Prove by induction that $$1+2+3+\cdots+n= \frac{n(n+1)}{2}$$ for all integers greater than or equal to $2$
How can you solve this if the base case is not $1$? I thought it might be a strong induction case but strong induction also requires the initial case. To solve this, should I just assume that the initial value $1$ is assumed?
You can use induction on any infinite sequence of natural numbers (or integers, or any countably infinite sequence at all).
Basic induction says if S is a set of natural numbers and 0 is in S and (s + 1) is in S whenever s is in S then S = N, the whole set of natural numbers.

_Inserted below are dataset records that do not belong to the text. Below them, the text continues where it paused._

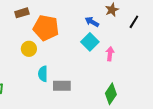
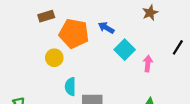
blue arrow: (92, 22) -> (106, 28), moved
black line: (134, 22) -> (178, 47), moved

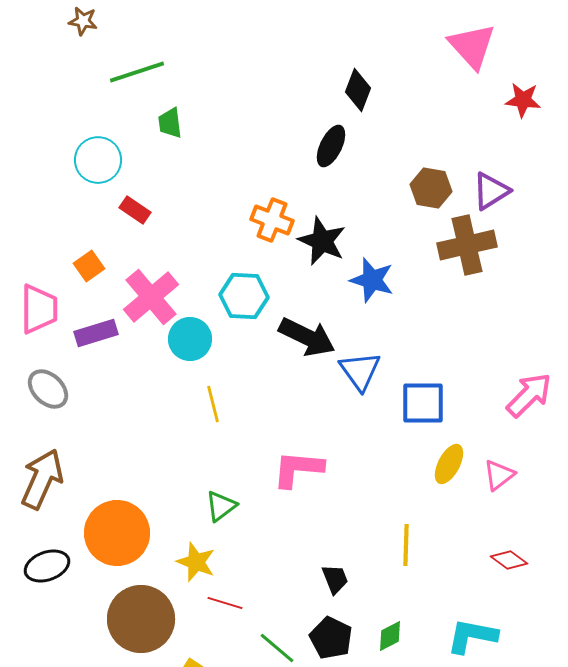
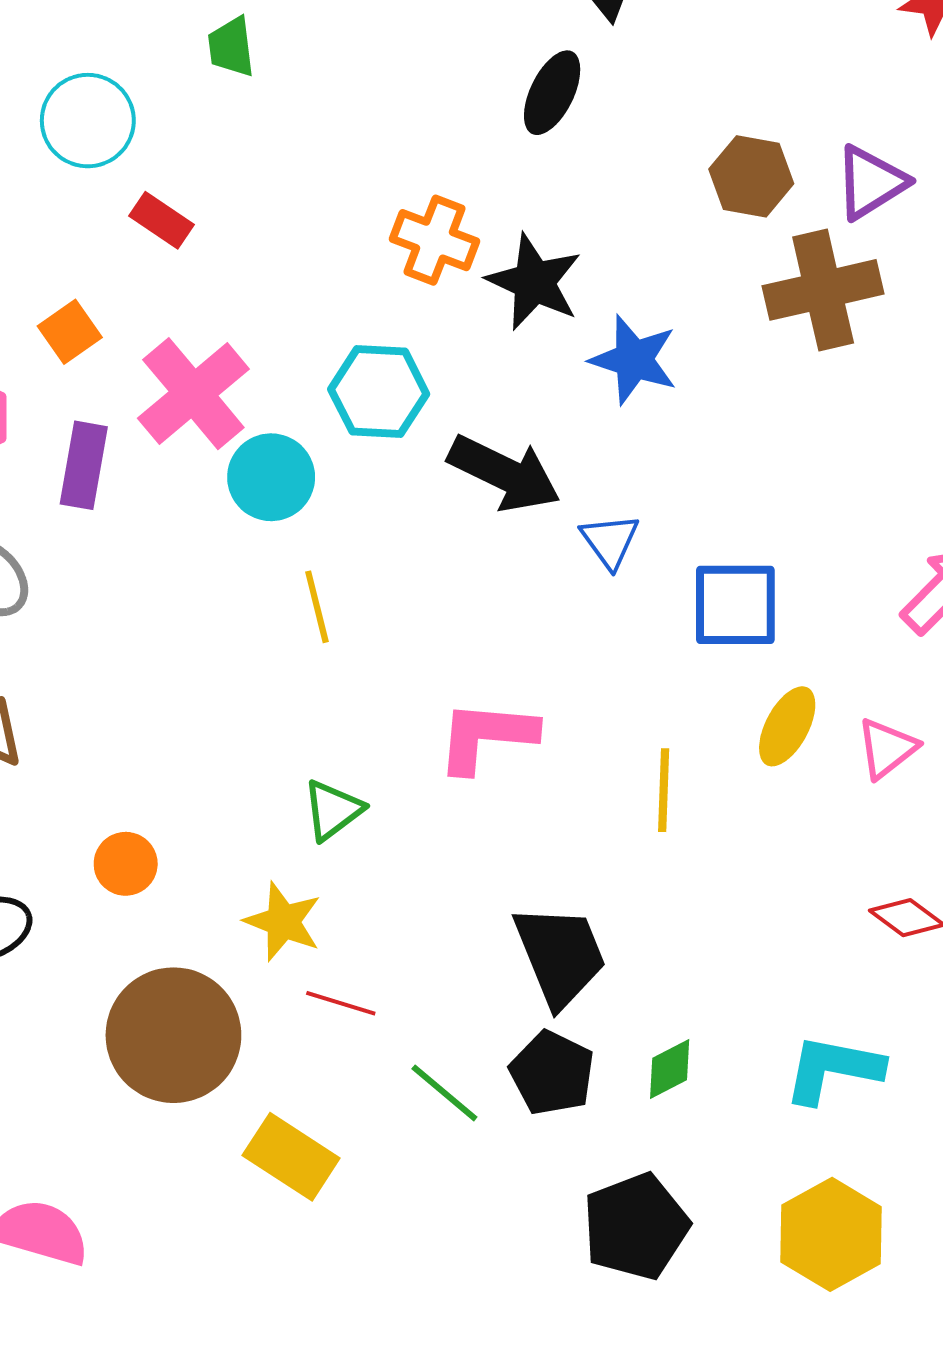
purple rectangle: (96, 333) -> (84, 465), turned -63
blue triangle: (360, 371) -> (610, 541), size x0.7
orange circle: (117, 533) -> (126, 864), size x0.5
yellow line: (406, 545) -> (664, 790), moved
black trapezoid: (335, 579) -> (560, 955), size x1.8

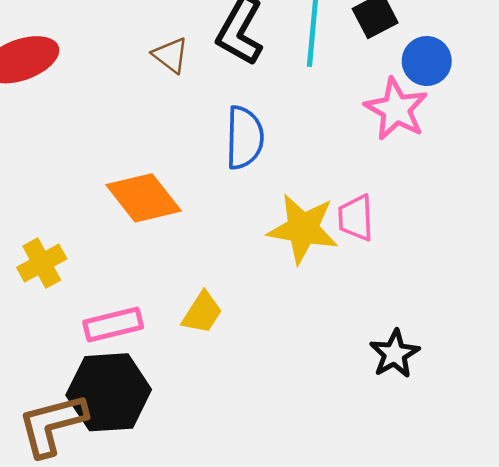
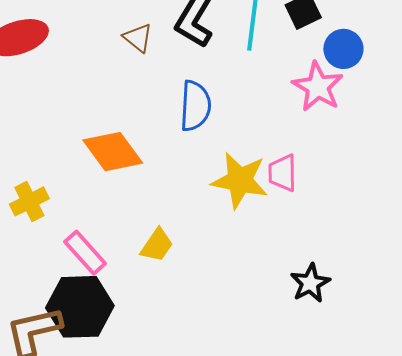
pink rectangle: (113, 325) -> (85, 253), turned 60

This is then applied to an inductive proof by letting S be the set of numbers for which P(s) is true, where P is a proposition based on the number s. So if P(0) is true then 0 is in S and if P(s+1) is true whenever P(s) is true then s+1 is in s whenever s is in S and S = N and P(n) is true for all n in N.
Is now T is some countably infinite sequence of $t_0, t_1, ....$ let S be the set of numbers for which $P(t_s)$ is true. If $P(t_0)$ is true and $P(t_{s+1})$ is true whenever $P(t_s)$ is true, then S = N and P(t) is true for all of the sequence T.
In your case the sequence is simply the natural numbers starting from 2 instead of from 0.